If you look at the Carroll County Times newspaper, you won’t see the name “Brian Compere” anywhere. At the same time, if you know what Brian does, you will know his name is all over it.
Brian, who is one of News Media Alliance’s Rising Stars, is a night editor at Baltimore Sun Media Group, where he has worked for almost two and a half years. At only 25 years old, he helps with final decisions before the paper goes out in the mornings. At night, he tackles how to cover breaking news, layout and format options as well as any other decisions that need to be made in the absence of the daytime editor-in-chief.
Although Brian is now passionate about news – describing himself as “fully immersed” – he says he was never one of those kids who ran around interviewing neighbors or had nightly dreams of a career in journalism. It wasn’t until he was applying to college that he realized what his passion really was.

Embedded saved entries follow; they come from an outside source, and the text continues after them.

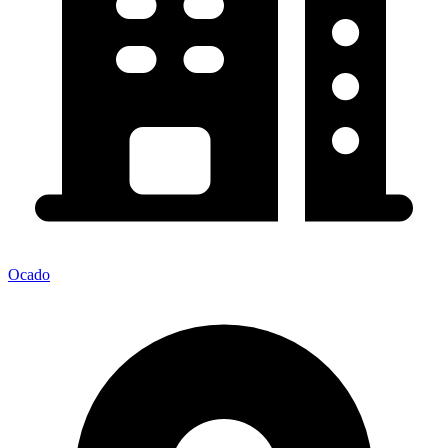
Ocado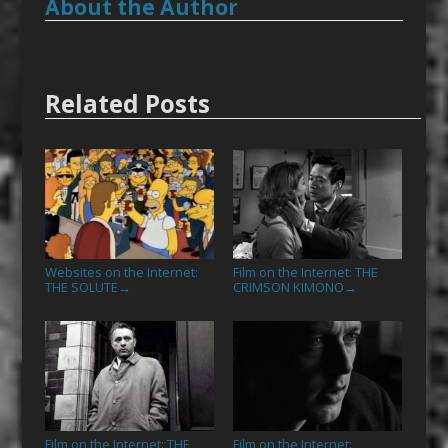
About the Author
Related Posts
Websites on the Internet:
Film on the Internet: THE
THE SOLUTE
CRIMSON KIMONO
→
→
Film on the Internet: THE
Film on the Internet: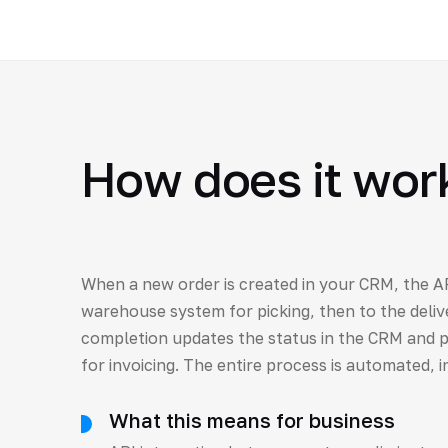
How does it wor
When a new order is created in your CRM, the AP
warehouse system for picking, then to the delive
completion updates the status in the CRM and p
for invoicing. The entire process is automated, i
What this means for business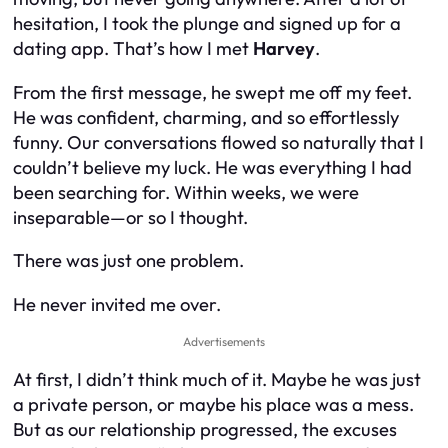
hesitation, I took the plunge and signed up for a
dating app. That’s how I met
Harvey
.
From the first message, he swept me off my feet.
He was confident, charming, and so effortlessly
funny. Our conversations flowed so naturally that I
couldn’t believe my luck. He was everything I had
been searching for. Within weeks, we were
inseparable—or so I thought.
There was just
one
problem.
He never invited me over.
Advertisements
At first, I didn’t think much of it. Maybe he was just
a private person, or maybe his place was a mess.
But as our relationship progressed, the excuses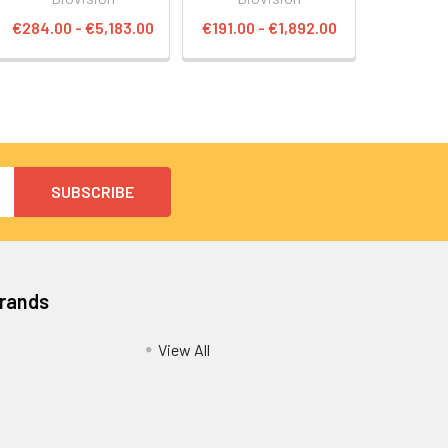
€284.00 - €5,183.00
€191.00 - €1,892.00
Brands
View All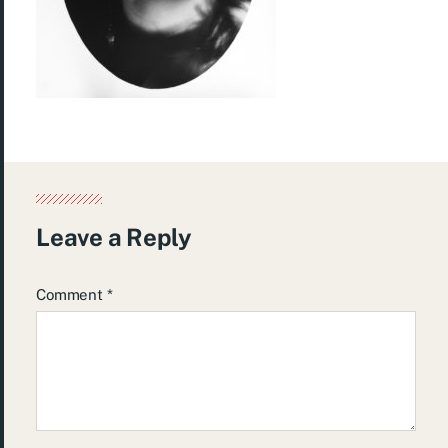
Leave a Reply
Comment
*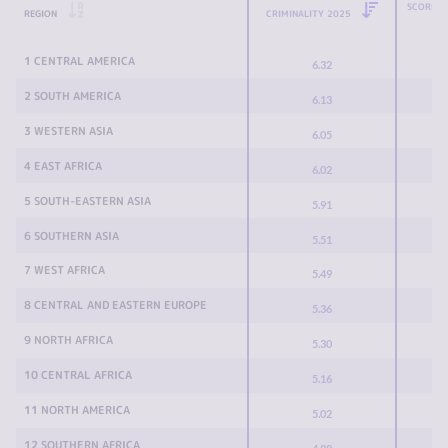
SCORE C
REGION
CRIMINALITY 2025
1 CENTRAL AMERICA
6.32
2 SOUTH AMERICA
6.13
3 WESTERN ASIA
6.05
4 EAST AFRICA
6.02
5 SOUTH-EASTERN ASIA
5.91
6 SOUTHERN ASIA
5.51
7 WEST AFRICA
5.49
8 CENTRAL AND EASTERN EUROPE
5.36
9 NORTH AFRICA
5.30
10 CENTRAL AFRICA
5.16
11 NORTH AMERICA
5.02
12 SOUTHERN AFRICA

Brian had always been comfortable in the newsroom setting that he had experienced as a high school student. After his acceptance to the University of Maryland-College Park, he started exploring the news media field right off the bat. He credits the preparation provided by his school for the success he has seen as a young person in the industry. Through experimenting with copy editing, reporting, and other news media sectors in the classes offered by the highly-accredited Philip Merrill College of Journalism, Brian latched on to editing.
Once he graduated college, Brian started an internship with the Tampa Bay Times. Here, he was a Dow Jones copy editing intern for ten months. He then returned to his home state of Maryland where he began working with the Carroll County Times, a part of the Baltimore Sun Media Group. Here he was the night editor, where he helped with breaking news, social media and eventually editing and design work.

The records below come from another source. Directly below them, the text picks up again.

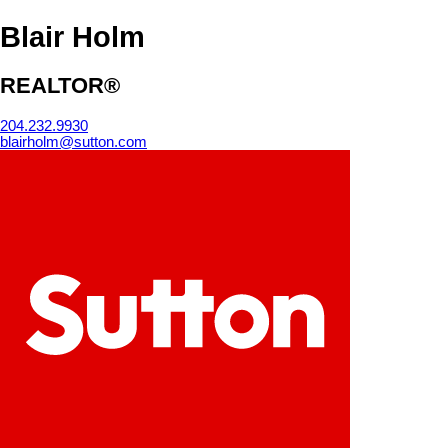
Blair Holm
REALTOR®
204.232.9930
blairholm@sutton.com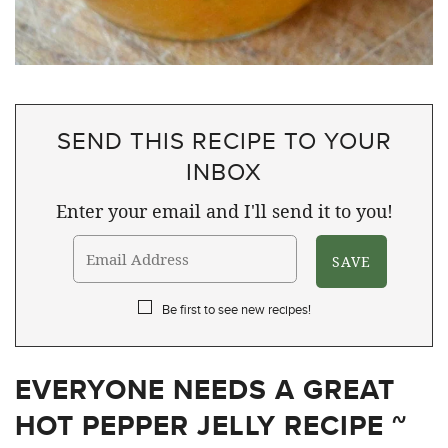
SEND THIS RECIPE TO YOUR
INBOX
Enter your email and I'll send it to you!
Be first to see new recipes!
EVERYONE NEEDS A GREAT
HOT PEPPER JELLY RECIPE ~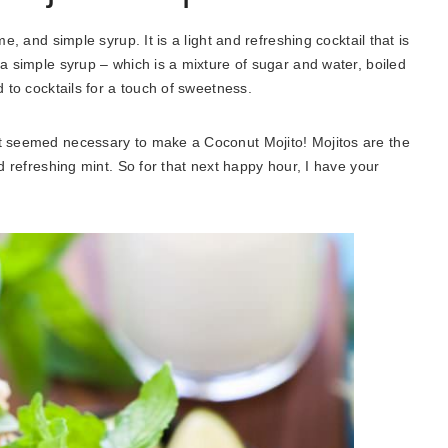
e, and simple syrup. It is a light and refreshing cocktail that is
 a simple syrup – which is a mixture of sugar and water, boiled
d to cocktails for a touch of sweetness.
it seemed necessary to make a Coconut Mojito! Mojitos are the
nd refreshing mint. So for that next happy hour, I have your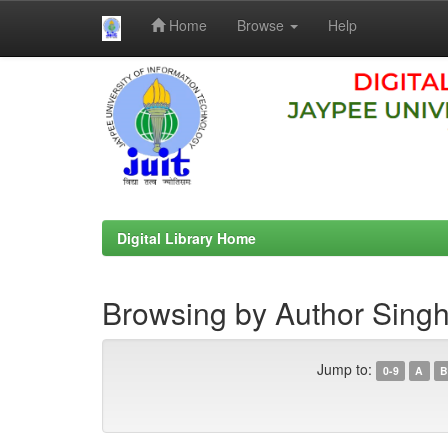
Home
Browse
Help
Skip
navigation
Digital Library Home
Browsing by Author Singh
Jump to:
0-9
A
B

“This was a huge stepping stone in my life,” says Brian. “When the editor left for the night, I was in charge.”
From deciding how to present news during the Oscars to Baltimore Orioles’ games, Brian’s work leaves him with a sense of purpose. He believes it is crucial to have more people reading the news. By encouraging consumers to digest news outside of their comfortable source, it will result in more informed readers. Brian says this is especially relevant in a time like today.
“Now, the President is calling the media the enemy of the people,” Brian says. “It’s especially important to remember journalism is a key component of our American democracy and society in general.”

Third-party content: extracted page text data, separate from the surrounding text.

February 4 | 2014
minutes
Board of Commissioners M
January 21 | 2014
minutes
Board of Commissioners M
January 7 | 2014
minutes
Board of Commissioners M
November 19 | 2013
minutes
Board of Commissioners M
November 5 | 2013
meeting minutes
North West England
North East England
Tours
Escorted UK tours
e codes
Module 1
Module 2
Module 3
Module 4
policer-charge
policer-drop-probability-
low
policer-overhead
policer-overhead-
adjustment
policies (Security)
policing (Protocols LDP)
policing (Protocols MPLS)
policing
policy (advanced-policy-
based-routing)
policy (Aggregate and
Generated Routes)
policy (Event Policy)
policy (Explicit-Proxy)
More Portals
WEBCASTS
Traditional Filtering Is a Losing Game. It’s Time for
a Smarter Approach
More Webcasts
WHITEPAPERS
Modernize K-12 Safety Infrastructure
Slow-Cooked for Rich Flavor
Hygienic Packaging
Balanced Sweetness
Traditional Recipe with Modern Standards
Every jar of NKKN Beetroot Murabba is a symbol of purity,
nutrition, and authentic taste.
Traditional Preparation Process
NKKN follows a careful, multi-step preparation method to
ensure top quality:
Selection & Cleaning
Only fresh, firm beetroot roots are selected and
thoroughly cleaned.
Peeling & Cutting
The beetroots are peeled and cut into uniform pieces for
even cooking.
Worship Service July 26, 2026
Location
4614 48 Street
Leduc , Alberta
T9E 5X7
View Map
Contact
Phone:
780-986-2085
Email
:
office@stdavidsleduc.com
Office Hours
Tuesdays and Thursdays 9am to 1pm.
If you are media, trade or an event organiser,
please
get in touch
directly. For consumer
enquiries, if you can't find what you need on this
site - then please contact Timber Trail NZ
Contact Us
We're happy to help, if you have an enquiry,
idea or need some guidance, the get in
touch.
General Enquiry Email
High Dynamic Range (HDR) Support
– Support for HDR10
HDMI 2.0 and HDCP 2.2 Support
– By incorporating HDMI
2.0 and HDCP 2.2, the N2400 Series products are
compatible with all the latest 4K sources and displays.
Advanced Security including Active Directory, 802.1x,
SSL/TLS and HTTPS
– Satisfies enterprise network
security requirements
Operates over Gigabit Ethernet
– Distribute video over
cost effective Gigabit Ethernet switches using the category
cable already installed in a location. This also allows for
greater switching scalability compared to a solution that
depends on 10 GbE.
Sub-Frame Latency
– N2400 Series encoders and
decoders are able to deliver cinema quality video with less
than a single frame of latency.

One thing Brian is certain about is the need for restoration of trust in the news media industry. He believes this can be done through more candidness and transparency by news organizations.
“Everyone thinks they know about journalism since everyone encounters it,” says Brian. “But media literacy is not in a good place. People don’t know how news organizations work, like how they choose their stories or how they treat their sources.”
He wants to see more openness from news organizations in the future. An example being reporters on Twitter and podcasts, which he says is a different way to get through to readers.
Brian believes restoring trust in the news media will help the industry overcome the challenges it is currently facing.